In Business Intelligence we extract data from anywhere. Beside the technical structures that define how the data is stored, we also need to comprehend the business processes behind that structure. It’s all in the name, right?
Figure 1 – The devil is in the details (made with Lucidchart)
If it was so easy to just extract the data from the source and load it directly into the data warehouse, BI analysts/developers would become obsolete. In a lot of cases the incoming data is transformed which entails extra business rules or logic being applied to obtain a final, correct, expanded data set that makes sense to the business user and offers a clear insight.
When a business rule isn’t translated properly into a technical transformation, this early error – that can be a small detail – made between analysis and development will cascade further and can have disastrous results. Defining this translation means communicating with the people involved at the technical and business level. This can mean meeting up, calling or in most cases mailing the persons involved. In my personal experience I’ve noticed that a visualization of a question/problem tends to be better understood by other people and involves them more effectively. A diagram is concise, more appealing and less prone to ambiguity which goes hand in hand with the KISS principle (Keep It Short and Simple). Remember nobody is waiting for that 100th mail of the day with pages of text.
Despite Lucidchart being a direct competitor of Microsofts’ Visio, which also offers extensive capabilities, this tool is cloud based which means you don’t have to install anything. Since in a lot of cases a workstation is provided by the customer, this shouldn’t be an obstruction anymore. You will have a cloud based working environment and a document repository at your disposal for free. These benefits made me choose Lucidchart above Visio. Free also means limited capabilities though:
But even with limited capabilities your options are still very diverse. The user interface is appealing, responsive and intuitive so you are started up quickly.
You will be able to import and export to Visio files. Although this is not a free feature, it’s nice to know that the tool offers this kind of extensibility.
Main benefits for me as an individual user:
Next I will explain two personal kinds of visualizations that recur from time to time.
Figure 2 –Timeline business case chart (made with Lucidchart)

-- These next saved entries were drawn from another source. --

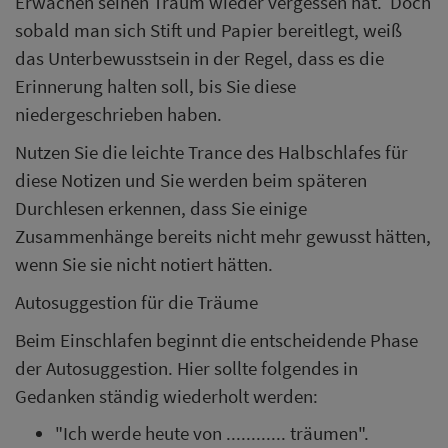
Erwachen seinen Traum wieder vergessen hat. Doch
sobald man sich Stift und Papier bereitlegt, weiß
das Unterbewusstsein in der Regel, dass es die
Erinnerung halten soll, bis Sie diese
niedergeschrieben haben.
Nutzen Sie die leichte Trance des Halbschlafes für
diese Notizen und Sie werden beim späteren
Durchlesen erkennen, dass Sie einige
Zusammenhänge bereits nicht mehr gewusst hätten,
wenn Sie sie nicht notiert hätten.
Autosuggestion für die Träume
Beim Einschlafen beginnt die entscheidende Phase
der Autosuggestion. Hier sollte folgendes in
Gedanken ständig wiederholt werden:
"Ich werde heute von ............ träumen".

A lot of times the business needs to involve time as a transformation parameter which in my eyes can become a maze fast. Especially if the business user himself is defining cases on the spot. In the image above you see the result of a first meeting with the business user. I have visualized 3 different cases based on a timeline (gray line), events (yellow rectangles) and contracts (green rectangles). Over a certain time period we have all kinds of events that can happen to a certain contract. The above image acted as a starting point. The visual representation enabled the business to think of new cases more easily: what if I drag a yellow rectangle after a green rectangle et cetera. Moreover this way we had common concepts based on colors: a timeline, an event and a contract. So we were always talking about the same things when communicating to each other. While this seems self-evident my experience teaches me that this is definitely not always the case.
Figure 3-ERD diagram (made with Lucidchart)
A lot of times you will be searching for the correct data when business requests have been defined. This means going to the technical person that has knowledge of the data source: an application developer, functional analyst et cetera. Sometimes this really can be a hassle because of the normalization of OLTP systems. You have your business definition that you can explain to the technical person and normally he should be able to point you in the right direction. But this isn’t sufficient, remember the devil is in the details.
In just a few situations I have been presented an ERD (Entity Relationship Diagram) while it makes all the difference. So especially in longer assignments I have tried to compose my own ERD’s for the source entities/tables. Sometimes it seems overkill to make an ERD for 3 entities, but from my own experience I have learned that with new business requests new tables will have to be migrated with or without additional transformations. After a year you may end up extracting data from 40 entities and then a good ERD will prove it’s worth acting as a blueprint to offer quick insight.
Do we have to visualize everything? Off course not, but when it is the most efficient way to explain complex problems, define business cases, dissect database structures et cetera in a visual way, don’t be afraid to try it out.